PROVIDED DATA:
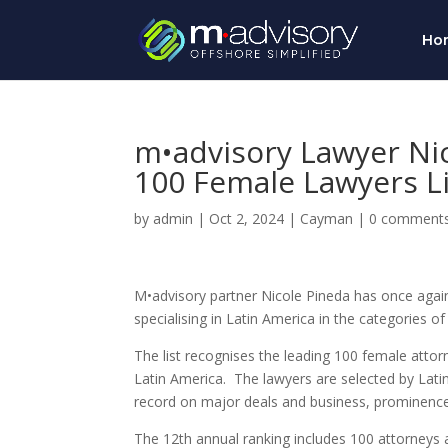
Ho
m•advisory Lawyer Ni
100 Female Lawyers Li
by
admin
|
Oct 2, 2024
|
Cayman
|
0 comment
M•advisory partner Nicole Pineda has once agai
specialising in Latin America in the categories
The list recognises the leading 100 female attorn
Latin America. The lawyers are selected by
Lati
record on major deals and business, prominence o
The 12th annual ranking includes 100 attorneys a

PROBLEM DESCRIPTION: Retype the data word for word, please, and keep the images out.

WORKED SOLUTION:
Ho
m•advisory Lawyer Ni
100 Female Lawyers Li
by
admin
|
Oct 2, 2024
|
Cayman
|
0 comment
M•advisory partner Nicole Pineda has once agai
specialising in Latin America in the categories
The list recognises the leading 100 female attorn
Latin America. The lawyers are selected by
Lati
record on major deals and business, prominence o
The 12th annual ranking includes 100 attorneys a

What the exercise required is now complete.